Stephanie Simek

Using an array of materials, Stephanie Simek makes works in two dimensions, three dimensions, sound, and performance.  She has lived in the Pacific Northwest since 2007. At that time, she began performing with instruments she built from deconstructed obsolete devices.  Continuing on the path of researching the inner workings of materials and systems with unique and exceptional properties, she was an artist in residence at Portland’s Museum of Contemporary Craft, dedicated to a study titled Jewels/Joules.  This led to a research residency at Signal Culture in New York, where she studied the magnetic recording potential of minerals.  Looking further into visualizing what is happening under the surface, Simek then worked as a physicist’s apprentice making ultrasonic sensors, a two-year partnership which allowed her to incorporate specialized skills into her practice and further develop her perspective on material relationships.  She received her MFA in Photo/Media at the University of Washington in 2020.  While developing a new body of work this past year, she has been an artist in residence in Japan, the Netherlands, and at Mass MoCA where she received the Ford Family Foundation’s Oregon Visual Arts Fellowship.  She was also a 2024 recipient of the Oregon Arts Commission’s Individual Artist Fellowship. 
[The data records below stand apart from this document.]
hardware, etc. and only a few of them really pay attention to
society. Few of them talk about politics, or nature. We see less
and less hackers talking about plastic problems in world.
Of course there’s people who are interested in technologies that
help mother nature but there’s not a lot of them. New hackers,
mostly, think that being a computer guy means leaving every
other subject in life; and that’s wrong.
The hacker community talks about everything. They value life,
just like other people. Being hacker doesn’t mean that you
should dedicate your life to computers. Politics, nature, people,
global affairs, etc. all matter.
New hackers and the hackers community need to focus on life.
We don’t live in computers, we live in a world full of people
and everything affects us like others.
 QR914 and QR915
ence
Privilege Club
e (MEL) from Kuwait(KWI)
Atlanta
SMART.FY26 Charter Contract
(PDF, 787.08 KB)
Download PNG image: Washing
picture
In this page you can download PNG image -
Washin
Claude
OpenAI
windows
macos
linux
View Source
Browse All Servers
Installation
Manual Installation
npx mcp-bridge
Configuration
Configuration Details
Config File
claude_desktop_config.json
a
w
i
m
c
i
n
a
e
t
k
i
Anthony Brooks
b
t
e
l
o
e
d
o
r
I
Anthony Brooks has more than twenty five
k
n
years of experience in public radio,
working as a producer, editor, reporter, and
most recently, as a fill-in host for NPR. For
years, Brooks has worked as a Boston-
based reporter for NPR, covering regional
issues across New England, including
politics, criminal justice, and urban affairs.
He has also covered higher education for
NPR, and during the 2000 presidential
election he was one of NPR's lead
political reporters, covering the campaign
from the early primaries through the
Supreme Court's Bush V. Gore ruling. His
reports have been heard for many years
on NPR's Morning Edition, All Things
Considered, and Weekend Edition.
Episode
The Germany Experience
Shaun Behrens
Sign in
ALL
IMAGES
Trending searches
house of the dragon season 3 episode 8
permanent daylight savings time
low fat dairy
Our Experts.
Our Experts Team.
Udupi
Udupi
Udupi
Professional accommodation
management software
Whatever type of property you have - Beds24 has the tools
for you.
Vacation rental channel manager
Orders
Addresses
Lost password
tied to the moon, tide to the moon, at Veronica, October 8 – November 26, 2022

 
 

Fractal Vise with Keystone, 2024 
plastic, hydrophobic silica, hydrated silica, hardware
3 3/8 x 16 1/2 x 6 1/4 inches
$4800

Tardigrade (impossibly resistant, resilient microorganism) shaped fractal vise.  A fractal vise is designed to grip/contain difficult, irregular objects.  In this case, holding loose, malleable sand.  Sand is keystone-shaped (a keystone is the final stone set in place when building an arch- it doesn’t bear any weight- its purpose is to exert outward force which holds the arch in place).  So holding by pushing outward (keystone) and holding by pushing inward (vise).  Hydrophobic silica (kinetic sand) holds hydrated silica (an opal).  This type of opal is sometimes called a galaxy opal because the way it refracts looks like there’s a little universe inside of it, but with this particular specimen there’s a naturally occurring hole inside it.

 

Step-ups, 2019
salvaged walnut from the Pacific Northwest
dimensions variable
$12,000 (set of 5 chairs)
unique

Interlocking chairs contain structural elements from the Amish step-up stool (circular cutout, straight back, shortened seat height), which could be hung from the handle by a hook on the wall.  The contours of the chairs are derived from the outlines of five Cistertian monks in a field, depicted in The Life of Saint Bernard of Clairvaux , a painting by Jörg Breu the Elder.  Cistertian monks were credited with preserving a great deal of written information from the Dark Ages and developing hydraulic textile mills, which would eventually lead to an early form of modern computing- the jacquard loom.

 
 
 
8 gold keys with irregular teeth on white wall

Keys (for Future Locks), 2019
24k gold-plated copper
dimensions variable
$600 each
unique

The key before the lock.  Keys made with “self-determined” grooves grown through the process of electrochemical deposition- copper crystals are formed onto copper sheet in an electrolyte bath (ions pulled from one piece of scrap/sacrificial copper and deposited onto the other piece of “good” metal, slowly forming crystals). Then plated in 24k gold.  Key “head” profiles are derived from the shapes of the artist’s collection of tumbled ocean stones.

 

Klein Bottle Pierrot, 2023
organza
34 x 32 x 10 inches
$2000
unique

Klein bottles (three-dimensional mathematical anomalies that have no inside or outside) and Pierrot, the 17th century “sad clown” character whose signature appearance (this costume as a container itself- wholly recognizable without any particular actor) is still understood today as embodying psychological emptiness through loneliness and heartache.